= What is being asked =
Would you retype the whole listing exactly, leaving its pictures out?

Raw data Start Marker

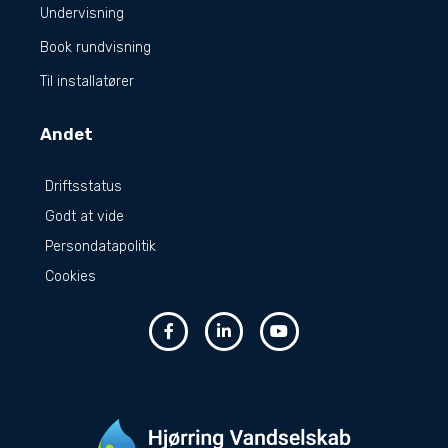
Undervisning
Book rundvisning
Til installatører
Andet
Driftsstatus
Godt at vide
Persondatapolitik
Cookies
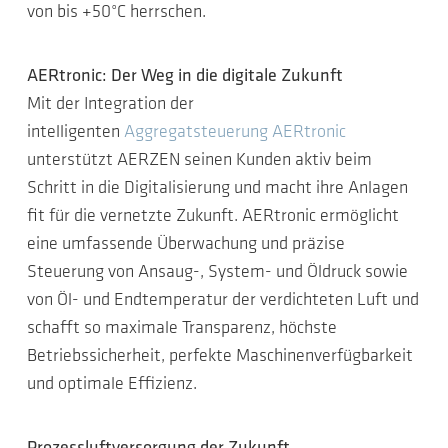
von bis +50°C herrschen.
AERtronic: Der Weg in die digitale Zukunft
Mit der Integration der
intelligenten
Aggregatsteuerung AERtronic
unterstützt AERZEN seinen Kunden aktiv beim
Schritt in die Digitalisierung und macht ihre Anlagen
fit für die vernetzte Zukunft. AERtronic ermöglicht
eine umfassende Überwachung und präzise
Steuerung von Ansaug-, System- und Öldruck sowie
von Öl- und Endtemperatur der verdichteten Luft und
schafft so maximale Transparenz, höchste
Betriebssicherheit, perfekte Maschinenverfügbarkeit
und optimale Effizienz.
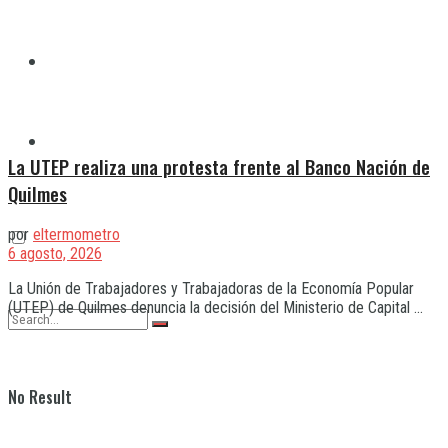
Quilmes
Varela
La UTEP realiza una protesta frente al Banco Nación de
Quilmes
por
eltermometro
6 agosto, 2026
La Unión de Trabajadores y Trabajadoras de la Economía Popular
(UTEP) de Quilmes denuncia la decisión del Ministerio de Capital ...
No Result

Raw data End Marker

= Response to this exercise =
Undervisning
Book rundvisning
Til installatører
Andet
Driftsstatus
Godt at vide
Persondatapolitik
Cookies
von bis +50°C herrschen.
AERtronic: Der Weg in die digitale Zukunft
Mit der Integration der
intelligenten
Aggregatsteuerung AERtronic
unterstützt AERZEN seinen Kunden aktiv beim
Schritt in die Digitalisierung und macht ihre Anlagen
fit für die vernetzte Zukunft. AERtronic ermöglicht
eine umfassende Überwachung und präzise
Steuerung von Ansaug-, System- und Öldruck sowie
von Öl- und Endtemperatur der verdichteten Luft und
schafft so maximale Transparenz, höchste
Betriebssicherheit, perfekte Maschinenverfügbarkeit
und optimale Effizienz.
Quilmes
Varela
La UTEP realiza una protesta frente al Banco Nación de
Quilmes
por
eltermometro
6 agosto, 2026
La Unión de Trabajadores y Trabajadoras de la Economía Popular
(UTEP) de Quilmes denuncia la decisión del Ministerio de Capital ...
No Result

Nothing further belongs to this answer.